Blue Crow Media
- Founded: 2010
- Founder: Derek Lamberton
- Country of origin: United Kingdom
- Distribution: Turnaround Books
- Publication types: Maps, Books
- Nonfiction topics: Architecture
- Official website: www.bluecrowmedia.com

= Blue Crow Media =

British map publisher

Blue Crow Media is a London-based independent publisher founded in 2010 by Derek Lamberton. Its early publications include a series of food and drink city guides, and since 2015 the publisher has put out a series of “handsome architectural guides”. The New York Times has described the maps as "part design manifesto, part urban architecture guide".

==History==
In 2015 Blue Crow Media published their first architecture guide, Brutalist London Map, which was followed by Art Deco London Map, Constructivist Moscow Map, Brutalist Washington Map, Modern Berlin Map , Brutalist Paris Map, Brutalist Sydney Map, Modernist Belgrade Map, Brutalist Boston Map, Concrete New York Map, and Concrete Tokyo Map.
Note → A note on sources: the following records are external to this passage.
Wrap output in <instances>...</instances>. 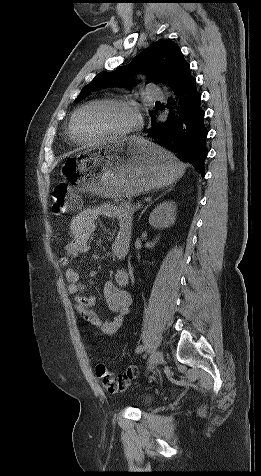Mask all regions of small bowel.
Masks as SVG:
<instances>
[{
	"label": "small bowel",
	"instance_id": "1",
	"mask_svg": "<svg viewBox=\"0 0 261 476\" xmlns=\"http://www.w3.org/2000/svg\"><path fill=\"white\" fill-rule=\"evenodd\" d=\"M112 218L117 223V232L112 244V253L116 259L124 258L130 248L132 220L128 212L111 204H102L82 210L72 219L70 238L65 245V255L59 263L65 268L67 290L72 299L74 308L83 319L95 326L103 334H114L121 327L125 316L129 312L132 297L124 288L129 283V274L125 269H118L115 281L104 286V298L114 313V316L105 321L92 309L95 298L87 294L81 282L82 274L72 267L74 260L81 254L89 251V241L97 230L96 221L99 218Z\"/></svg>",
	"mask_w": 261,
	"mask_h": 476
}]
</instances>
London Underground Architecture & Design Map by Mark Ovenden is the first in a new series dedicated to the architecture and design of public transport systems. In 2017, Blue Crow Media’s Lamberton was shortlisted by Edward Stanford Travel Writing Awards for the London Book Fair Innovation in Travel Publishing Award.

In 2025 Blue Crow Media began publishing a series of architectural books. Brutalist Interiors was selected as a 2025 book of the year by the Financial Times.